If someone had told me that Apple has initialed a false flag operation to make people hate Android, the Rise would be the result. It's awful. Horrible. On a hardware front, it's unresponsive to touch, it's slow, it's hard to read, it has trouble getting signals even in good locations, and its battery life is about two hours. On the software front, it crashes in almost any app, it has trouble running updates, and even basic apps tend not to work. Even basic tasks like dialing a number take minutes, not seconds.

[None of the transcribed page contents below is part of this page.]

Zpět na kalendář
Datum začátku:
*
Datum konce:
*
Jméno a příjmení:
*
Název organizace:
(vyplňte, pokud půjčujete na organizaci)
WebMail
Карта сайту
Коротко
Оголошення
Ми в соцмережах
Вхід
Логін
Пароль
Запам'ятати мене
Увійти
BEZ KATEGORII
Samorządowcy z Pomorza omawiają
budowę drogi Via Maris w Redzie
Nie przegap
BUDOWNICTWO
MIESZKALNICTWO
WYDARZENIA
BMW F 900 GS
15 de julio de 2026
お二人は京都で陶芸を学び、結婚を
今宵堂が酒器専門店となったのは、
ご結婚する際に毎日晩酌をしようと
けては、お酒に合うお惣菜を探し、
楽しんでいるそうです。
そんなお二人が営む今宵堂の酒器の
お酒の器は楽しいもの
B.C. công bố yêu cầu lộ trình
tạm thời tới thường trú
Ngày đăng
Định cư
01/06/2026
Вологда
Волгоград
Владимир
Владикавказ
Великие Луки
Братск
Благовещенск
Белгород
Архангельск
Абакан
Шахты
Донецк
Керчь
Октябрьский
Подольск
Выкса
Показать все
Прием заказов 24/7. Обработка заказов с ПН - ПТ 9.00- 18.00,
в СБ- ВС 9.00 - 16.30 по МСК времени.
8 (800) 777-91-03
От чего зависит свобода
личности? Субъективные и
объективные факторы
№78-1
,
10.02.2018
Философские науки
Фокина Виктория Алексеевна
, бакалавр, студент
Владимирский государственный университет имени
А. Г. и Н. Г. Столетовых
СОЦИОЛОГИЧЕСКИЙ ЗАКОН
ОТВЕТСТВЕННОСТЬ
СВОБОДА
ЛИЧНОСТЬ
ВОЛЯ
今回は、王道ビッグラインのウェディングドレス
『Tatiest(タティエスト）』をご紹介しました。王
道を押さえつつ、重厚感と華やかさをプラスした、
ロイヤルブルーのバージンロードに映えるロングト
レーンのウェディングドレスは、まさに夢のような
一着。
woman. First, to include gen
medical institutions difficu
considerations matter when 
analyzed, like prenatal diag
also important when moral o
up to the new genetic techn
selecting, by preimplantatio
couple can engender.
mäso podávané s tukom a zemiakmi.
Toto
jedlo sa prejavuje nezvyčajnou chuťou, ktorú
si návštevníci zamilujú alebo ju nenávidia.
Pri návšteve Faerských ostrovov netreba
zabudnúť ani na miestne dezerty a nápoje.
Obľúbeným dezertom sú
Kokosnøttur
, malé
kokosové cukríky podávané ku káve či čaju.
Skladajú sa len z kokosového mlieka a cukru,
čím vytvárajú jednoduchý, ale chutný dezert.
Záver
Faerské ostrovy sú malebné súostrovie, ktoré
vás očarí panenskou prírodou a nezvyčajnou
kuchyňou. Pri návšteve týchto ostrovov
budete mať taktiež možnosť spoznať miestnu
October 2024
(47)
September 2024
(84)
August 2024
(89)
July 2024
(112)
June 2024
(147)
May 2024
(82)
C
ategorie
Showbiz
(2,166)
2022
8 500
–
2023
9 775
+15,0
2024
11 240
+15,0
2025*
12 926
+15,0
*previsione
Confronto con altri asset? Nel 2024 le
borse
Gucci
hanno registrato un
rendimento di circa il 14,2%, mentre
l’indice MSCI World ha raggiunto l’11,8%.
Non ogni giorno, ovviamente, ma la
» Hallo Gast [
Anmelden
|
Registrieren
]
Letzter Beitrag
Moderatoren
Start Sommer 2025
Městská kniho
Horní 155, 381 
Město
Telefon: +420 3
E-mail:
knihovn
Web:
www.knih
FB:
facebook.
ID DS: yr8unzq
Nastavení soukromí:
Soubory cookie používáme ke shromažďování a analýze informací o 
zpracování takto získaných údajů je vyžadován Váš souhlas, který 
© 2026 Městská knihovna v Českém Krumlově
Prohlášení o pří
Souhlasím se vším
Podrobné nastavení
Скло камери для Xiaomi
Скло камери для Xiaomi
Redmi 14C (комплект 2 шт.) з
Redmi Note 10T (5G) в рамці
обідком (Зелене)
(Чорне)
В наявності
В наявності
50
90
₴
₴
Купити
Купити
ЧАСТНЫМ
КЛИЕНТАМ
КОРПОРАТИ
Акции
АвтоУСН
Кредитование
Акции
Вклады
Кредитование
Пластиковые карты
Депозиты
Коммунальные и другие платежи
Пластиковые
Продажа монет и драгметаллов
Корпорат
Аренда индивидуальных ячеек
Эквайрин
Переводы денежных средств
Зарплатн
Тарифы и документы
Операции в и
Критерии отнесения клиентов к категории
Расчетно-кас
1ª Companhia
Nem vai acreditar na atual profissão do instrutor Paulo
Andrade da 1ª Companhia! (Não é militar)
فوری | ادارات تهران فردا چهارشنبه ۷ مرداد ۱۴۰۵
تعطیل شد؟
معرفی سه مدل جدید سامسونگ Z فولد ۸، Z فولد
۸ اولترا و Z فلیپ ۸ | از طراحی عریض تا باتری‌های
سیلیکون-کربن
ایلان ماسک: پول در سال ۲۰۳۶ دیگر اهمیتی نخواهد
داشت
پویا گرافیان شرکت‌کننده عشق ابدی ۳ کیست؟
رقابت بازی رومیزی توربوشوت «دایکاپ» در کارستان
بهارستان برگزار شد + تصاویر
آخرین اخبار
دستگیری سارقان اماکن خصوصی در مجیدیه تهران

I stuck with it because I'm using Virgin Mobile, and I refuse to pay more than $35 a month for my cell service. I don't want a $60+ bill (which is generally the only way to get a free or low-cost iPhone or Galaxy), because I want a phone primarily for texting, MBTA bus tracking, Twitter, occasional web access, and occasional phone calls. Oh, and taking the occasional picture of the dog or cats, of course.

But I finally hit a breaking point with that piece of shit, and have now upgraded to, of all things, a Nokia 635.

Yes, I'm on a Windows phone. And I fucking love it.

No, it's not high-end, but it does all the things I actually expect a smart phone to do. And it does them quickly. It gives me alerts. It lets me text (and has a swype-style interface that's much better than the Rise ever did). I can actually read the screen. Hell, I was able to actually check Mets scores on the bus yesterday!

Yeah, the ecosystem's small, but I really don't give a damn about that. I use my iPad for games, so only need one or two time-killers here. I use the same iPad for productivity (along with my Android Tablet to a lesser extent), and the few productivity apps I'd want on a phone (like Evernote) exist. I've got no real interest in streaming audio or video (and years of dealing with Android's well-known audio latency issue haven't helped), but most of the apps I'd consider on that front exist.

I'm still getting used to the interface changes -- it's not quite the "do they even have a usability team?" stuff you see in Android, but it's a noticeably different thing from the other systems. The tile updates are nice, but I'll need to spend some dedicated time this weekend ensuring I've got the right stuff on the front screen.

Anyway, I have a smart phone that's actually somewhat smart, finally! And I'm still on my nice Virgin Mobile monthly plan, meaning I'm not tying up more of our bank account than we can afford. Yay!